Lately I have been thinking a lot about faith and beliefs. What is that defines and designs our belief system. It is what we see and learn as we grow but does our analytical mind ever challenges what we are preached all throughout the life time.
           
            These thoughts gained momentum in my mind after the recent visit to Puri with my mother. It was her conviction that inspired; we followed it and went to Puri and Konark during the floods. Either, we were too lucky or maybe it was a conspiracy; sun shone brightly the two days and we returned back tanned.
            According to some, this was the best time to visit Puri; as it was the end of Ganesh Puja and still 10 days were left for Durga puja. The city was quiet as it was the most unlikely time for tourists.
           
            It was my second time, but it was very shocking as my inner conscious was skeptical about the power of the deity. All I could witness was the money clatter and howling of pandas and purohits. It was the amount of money that one dispenses as chadhava was the indicator used to define ones love, respect and faith in god. This all was pocketed by the mandir administration. Complaints and regret booths were made to fulfill the formalities and now they accomplish the purpose of official pay booths and card playing counters for pandas.

“Sarkar inse(mandir administration) darti hai didi, kuch bhi bola tuo mandir band kar denge, revenue kahan se aayega”. Our auto driver explained this in a very simple sentence. He summarized the conquest between poor government and almighty mandir administration.
           
            My very religious and god forbidding mother also after a certain point of time started losing patience. When she just pronounced the chadahva a kind of bribery taken in the mandir as corruption and failing the efforts made by Anna Hazare by fasting so hard. Unfortunately, this was said in front of a panda, who definitely did not take it well, “He will die of his sins and rot in hell.”
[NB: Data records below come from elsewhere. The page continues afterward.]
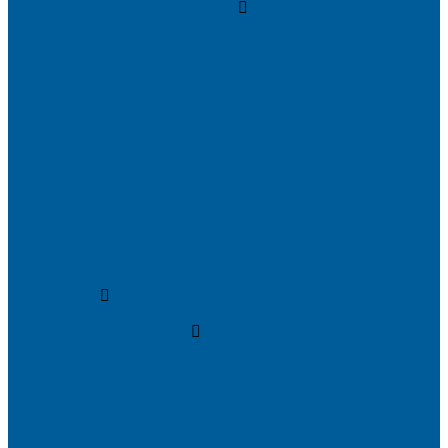
Тонировка стекол автомобиля
Тонировка передних стекол
Тонировка заднего стекла
Атермальная тонировка
Антихром авто
Бронирование фар пленкой
Оклейка авто виниловой пленкой
Оклейка авто защитной пленкой
Оклейка авто пленкой
Пленка на лобовое стекло
Автосигнализации
Подсветка салона автомобиля
Диагностика автомобиля в СПб
Керамика на авто
Полировка кузова авто
Установка камеры заднего вида
Чип-Тюнинг
Чип-Тюнинг БМВ
Дополнительные услуги
Установка парктроников
Омыватель камеры заднего вида
Установка видеорегистратора в автомобиль
Подарочный сертификат
Акция
Доводчики дверей автомобиля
            Day to day life teaches us a lot of things, there is this learning which comes automatically to most of us, which is the learning to earn and feed their families. We all do it in different ways, ways which come to us more appropriately. Some study to get their selves placed in big organizations, some work on field and others become pandas in the reputed temples. I don’t say this, this is a well-accepted process, “Hum yahan hain, aap wahan hain; kunki bhagwan chahte hain aap kaam Karen aur aa kar humen humari fees dein. Humein kaam karne ki jarurat kya hai.”

            The two days spend in the most religious place of the state, where people go to wash off their sins. I couldn’t help but wonder what god would be thinking about my thoughts and opinions. Were my sins forgiven and I was lightened or did I collected stronger views in controvert direction. Did this make me belief there was no sign of a celestial being and all around the show put up was only by the pandas, who make a living out of people’s trust. Then again I am forced to ponder that is it not our fault too. We are the people who are born to ignore logic and believe in magic. Anything which amuses is not just a fancy of a child, we believe in it when we are kids and grow up believing that there is someone else who understands us better than us and hence whatever good or bad that happens to us is justified. We seek a more convenient option of puja then working hard towards it. My words make me sound like atheist but it’s not so conveniently answered as being a human I too believe in the almighty god, but certainly my aim is to take a stand. My mind would still search for answers and options so as to come down to a standpoint to move forward from being blind in faith to enlightened in faith.